An AP examination of voting records from before the Trump era shows at least a portion of Georgia’s 37,000 party switchers in 2022 had been in the Republican camp before Trump took office. Roughly between 9,000 to 13,000 voted Republican in the 2010, 2012 and 2014 primaries, according to the L2 data.

Trump allies in the state, caught off guard by the crossover trend, were furious.

“It was a Democratic version of ‘Operation Chaos,’” said Debbie Dooley, president of the Atlanta Tea Party, referring to the secret Nixon-era push to infiltrate liberal groups. “I did not realize just how heavily the Democrats were going to cross over.”

Dooley launched a petition late last week to close Georgia’s Republican primaries to non-Republicans.

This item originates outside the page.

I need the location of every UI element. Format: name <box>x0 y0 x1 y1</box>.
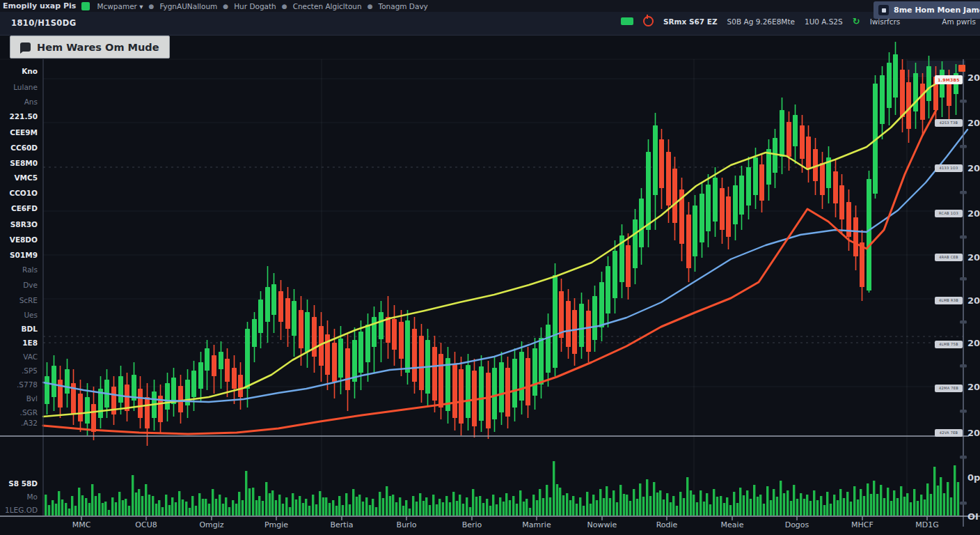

More than a dozen states have closed, or partially closed, primaries that block members of opposing parties from participating.

Meanwhile, Kinzinger said he’s already crafting plans to execute a similar playbook in coming primaries in Michigan, Wyoming, and Alaska. In addition to helping Sen. Lisa Murkowski, the Alaska Republican who voted to convict Trump in his second impeachment trial, Kinzinger said he’s weighing whether to invest resources in trying to block former Gov. Sarah Palin’s congressional bid.

“Donald Trump came in and took over the Republican Party with nationalism,” Kinzinger said. “The American people have every right to determine who represents them in a congressional district, and if that’s in a primary, that’s in a primary. If they want to take back the Republican Party from the liar, they can do that, and I’m certainly going to help them.”